What Is Optimization?

Every time you pick the shortest queue, pack a suitcase to fit, or leave home at the last safe moment, you are optimizing — searching a space of choices for the one that scores best. Airlines route planes to burn the least fuel; a phone battery charges as fast as heat allows; a portfolio chases the most return for a fixed risk. Optimization is the branch of mathematics that makes "the best choice" precise and then finds it.

Three ingredients turn a vague wish into a solvable problem:

Decision variables \mathbf{x} = (x_1, \dots, x_n) — the knobs you get to turn.
an objective function f(\mathbf{x}) — the single number you want as small (or as large) as possible.
constraints — the rules the choice must obey, carving out the feasible region of allowed \mathbf{x}.

Written out, the whole subject fits in one template — the standard form:

\min_{\mathbf{x}} \; f(\mathbf{x}) \quad\text{subject to}\quad g_i(\mathbf{x}) \le 0,\quad h_j(\mathbf{x}) = 0.

The g_i are inequality constraints (budgets, capacities, "at least this much"), the h_j are equality constraints (something must balance exactly). The set of \mathbf{x} satisfying every constraint is the feasible region \mathcal{F}; a point inside it is feasible, a point outside is infeasible. Optimization asks for the feasible point with the best objective value.

Minimize or maximize? Same problem

By convention we write everything as a minimization. That costs nothing, because maximizing f is exactly minimizing -f:

\max_{\mathbf{x}\in\mathcal{F}} f(\mathbf{x}) = -\min_{\mathbf{x}\in\mathcal{F}} \bigl(-f(\mathbf{x})\bigr).

Flip the sign of the objective, solve the minimization, and flip the sign of the answer back. The location \mathbf{x}^\star of the optimum is identical either way — only the reported value changes sign. So a solver only ever needs to know how to go downhill.

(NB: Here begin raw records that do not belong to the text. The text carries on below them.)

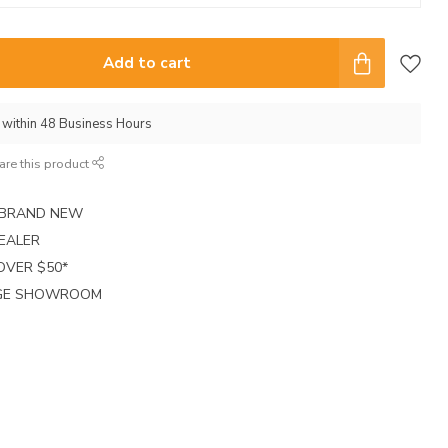
Add to cart
p within 48 Business Hours
are this product
E BRAND NEW
EALER
 OVER $50*
RGE SHOWROOM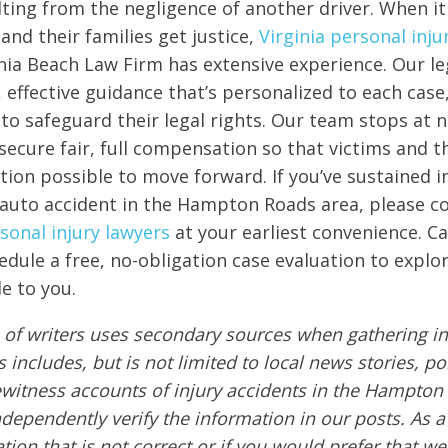
ulting from the negligence of another driver. When i
and their families get justice,
Virginia personal inju
nia Beach Law Firm has extensive experience. Our l
, effective guidance that’s personalized to each case
e to safeguard their legal rights. Our team stops at 
secure fair, full compensation so that victims and th
tion possible to move forward. If you’ve sustained in
 auto accident in the Hampton Roads area, please c
rsonal injury lawyers
at your earliest convenience. Cal
edule a free, no-obligation case evaluation to explor
e to you.
of writers uses secondary sources when gathering in
s includes, but is not limited to local news stories, po
ewitness accounts of injury accidents in the Hampton
ndependently verify the information in our posts. As a 
tion that is not correct or if you would prefer that w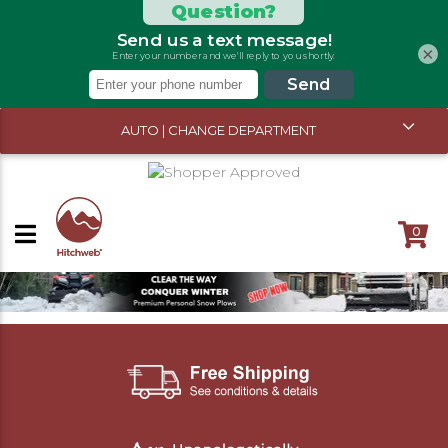
×
AUTO | CHANGE DEPARTMENT
0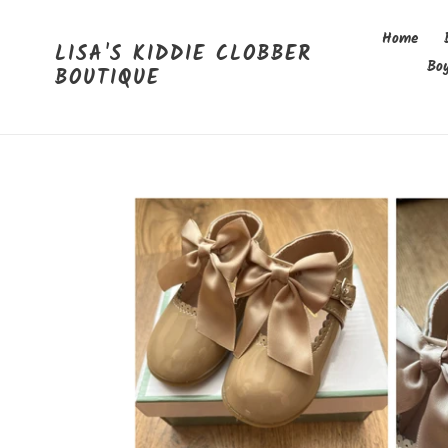
Skip
to
Home
LISA'S KIDDIE CLOBBER
content
Bo
BOUTIQUE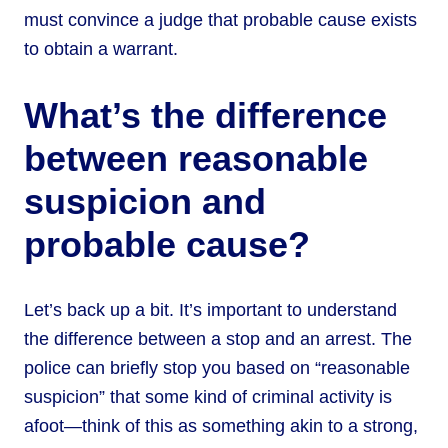
must convince a judge that probable cause exists
to obtain a warrant.
What’s the difference
between reasonable
suspicion and
probable cause?
Let’s back up a bit. It’s important to understand
the difference between a stop and an arrest. The
police can briefly stop you based on “reasonable
suspicion” that some kind of criminal activity is
afoot—think of this as something akin to a strong,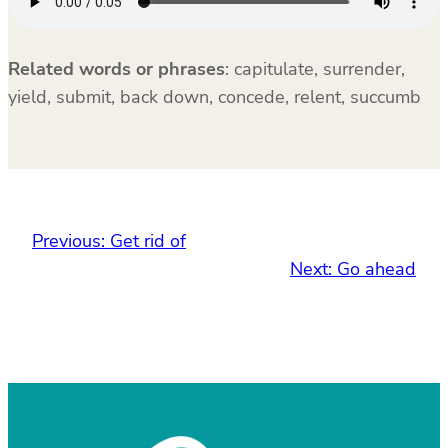
Related words or phrases
:
capitulate, surrender,
yield, submit, back down, concede, relent, succumb
Previous:
Get rid of
Next:
Go ahead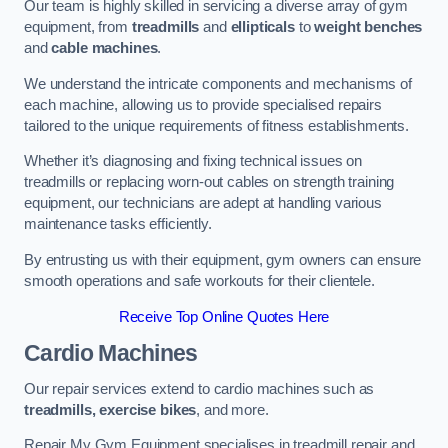
Our team is highly skilled in servicing a diverse array of gym
equipment, from
treadmills
and
ellipticals
to
weight benches
and
cable machines
.
We understand the intricate components and mechanisms of
each machine, allowing us to provide specialised repairs
tailored to the unique requirements of fitness establishments.
Whether it’s diagnosing and fixing technical issues on
treadmills or replacing worn-out cables on strength training
equipment, our technicians are adept at handling various
maintenance tasks efficiently.
By entrusting us with their equipment, gym owners can ensure
smooth operations and safe workouts for their clientele.
Receive Top Online Quotes Here
Cardio Machines
Our repair services extend to cardio machines such as
treadmills, exercise bikes
, and more.
Repair My Gym Equipment specialises in treadmill repair and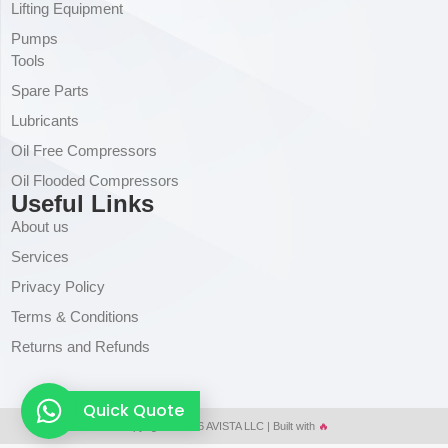
Lifting Equipment
Pumps
Tools
Spare Parts
Lubricants
Oil Free Compressors
Oil Flooded Compressors
Useful Links
About us
Services
Privacy Policy
Terms & Conditions
Returns and Refunds
Quick Quote
Copyright © 2026 AVISTA LLC | Built with
🔥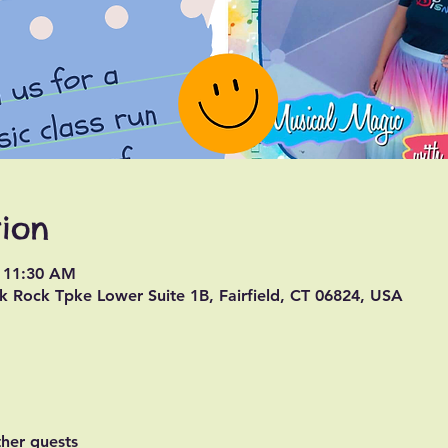
ion
– 11:30 AM
k Rock Tpke Lower Suite 1B, Fairfield, CT 06824, USA
ther guests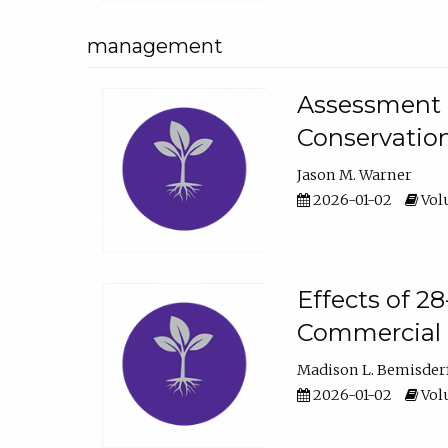
management
Assessment o
Conservatio
Jason M. Warner
2026-01-02
Volu
Effects of 2
Commercial 
Madison L. Bemisder
2026-01-02
Volu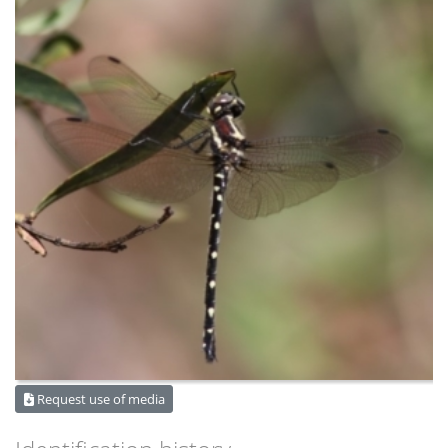
Request use of media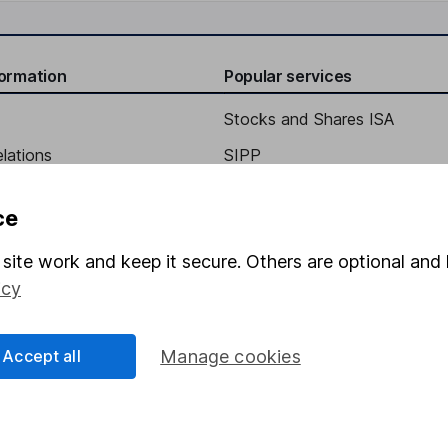
formation
Popular services
Stocks and Shares ISA
elations
SIPP
Social Responsibility
Fund dealing
ce
Share Exchange
site work and keep it secure. Others are optional and 
Pension drawdown
icy
program
Savings accounts
ding verification
Lifetime ISA
Accept all
Manage cookies
Junior ISA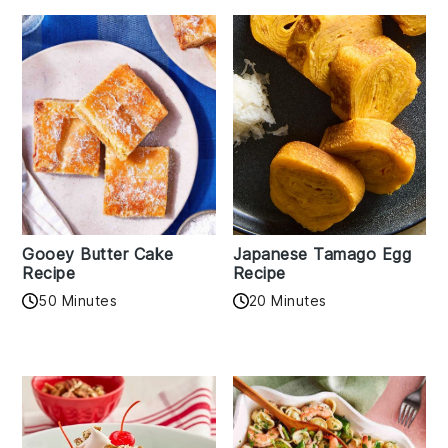
Gooey Butter Cake
Japanese Tamago Egg
Recipe
Recipe
50 Minutes
20 Minutes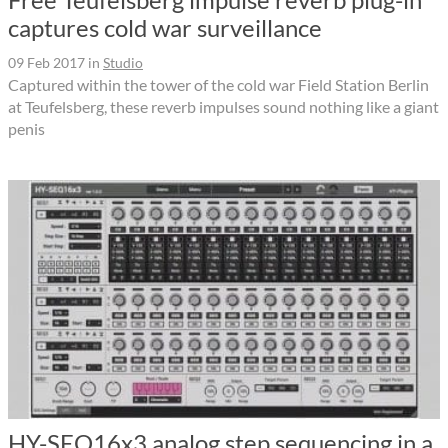
captures cold war surveillance
09 Feb 2017
in
Studio
Captured within the tower of the cold war Field Station Berlin
at Teufelsberg, these reverb impulses sound nothing like a giant
penis
HY-SEQ16x3 analog step sequencing in a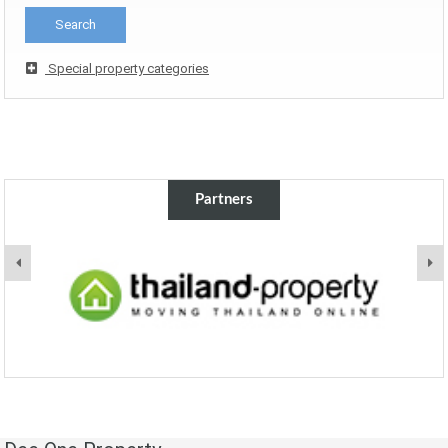
Special property categories
Partners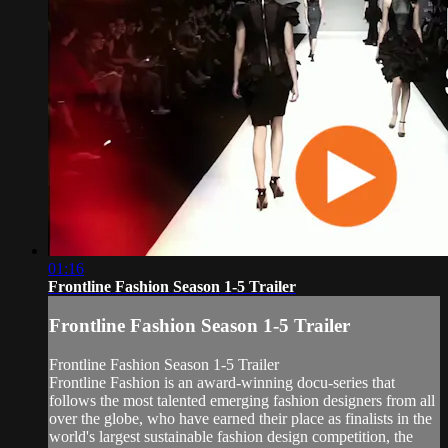
01:16
Frontline Fashion Season 1-5 Trailer
Frontline Fashion Season 1-5 Trailer
Frontline Fashion Season 1-5 Trailer
Frontline Fashion is an award-winning docu-series that
follows the most talented emerging fashion designers from all
over the globe, who have earned their place as finalists in the
world's largest sustainable fashion design competition, the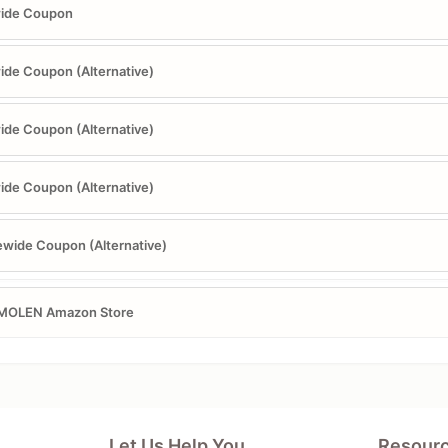
wide Coupon
ide Coupon (Alternative)
ide Coupon (Alternative)
ide Coupon (Alternative)
ewide Coupon (Alternative)
MOLEN Amazon Store
Let Us Help You
Resour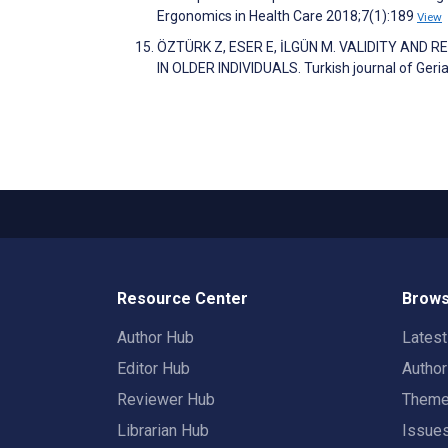
Ergonomics in Health Care 2018;7(1):189
View
ÖZTÜRK Z, ESER E, İLGÜN M. VALIDITY AND 
IN OLDER INDIVIDUALS. Turkish journal of Geri
Resource Center
Brows
Author Hub
Lates
Editor Hub
Autho
Reviewer Hub
Them
Librarian Hub
Issue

Likewise, a "\ge" constraint becomes a "\le" one by negating it: g(\mathbf{x}) \ge 0 is the same rule as -g(\mathbf{x}) \le 0. Every optimization problem can therefore be squeezed into the one standard form above — which is why a single theory covers such a sprawling zoo of applications.

Local versus global — the central difficulty

A point \mathbf{x}^\star is a local minimum if it beats every feasible neighbour close by; it is a global minimum if it beats every feasible point everywhere. A landscape can have many local minima but only the deepest is global. Standing in a valley, you cannot tell by looking at your feet whether a deeper valley lies over the next ridge — and that, in one sentence, is why optimization is hard.

The picture below is an objective f(x) = \sin x + 0.15\,x restricted to a feasible interval. It dips into several local minima, each a little higher than the last because of the upward drift. Reveal the steps: the feasible interval, then the local minima, then the single global minimum among them. A greedy searcher that stopped at the first dip it found would still be wrong about the whole picture.

A worked set-up: the fence problem

A farmer has 100 m of fencing and wants to enclose the largest possible rectangular paddock against a straight river (so one side needs no fence). Turn the wish into standard form.

Variables. Let the two sides perpendicular to the river each be x and the side parallel be y.

Objective. Maximize the area A = xy — equivalently, minimize -xy.

Constraints. The fence used is 2x + y = 100 (an equality), and lengths are non-negative: x \ge 0, y \ge 0 (inequalities).

Solve. The equality lets us eliminate y = 100 - 2x, so A(x) = x(100 - 2x) = 100x - 2x^2. Then A'(x) = 100 - 4x = 0 \Rightarrow x = 25, giving y = 50 and area A = 1250 m². The feasible region for x is the interval [0, 50]; the optimum sits in its interior, and the boundary points x = 0 or x = 50 give zero area. This is the whole optimization workflow in miniature: name the variables, write the objective, list the constraints, then hunt the feasible region for the best point.

In linear programming, integer programming, dynamic programming, the word "programming" predates the electronic computer. It comes from military logistics of the 1940s, where a program meant a schedule or plan of activities — how many tons of supplies to move where and when. George Dantzig, who invented the simplex method in 1947, was literally optimizing programs in that older sense: timetables and deployment plans for the U.S. Air Force. The name stuck long after the meaning drifted, so "mathematical programming" is just the historical name for optimization.

A local minimum is not automatically global. Finding a point where the objective can't be improved locally tells you nothing about far-off valleys. Only special structure — most importantly convexity — promotes "local" to "global".
The optimum can hide on the boundary. Setting \nabla f = \mathbf{0} only finds interior stationary points. On a constrained region the best feasible point may sit on an edge or a corner where the gradient does not vanish at all — you must check the boundary too.
Mind the sign when you flip max to min. Minimizing -f finds the same location as maximizing f, but its reported value is negated. Forget to flip it back and your "maximum profit" comes out negative.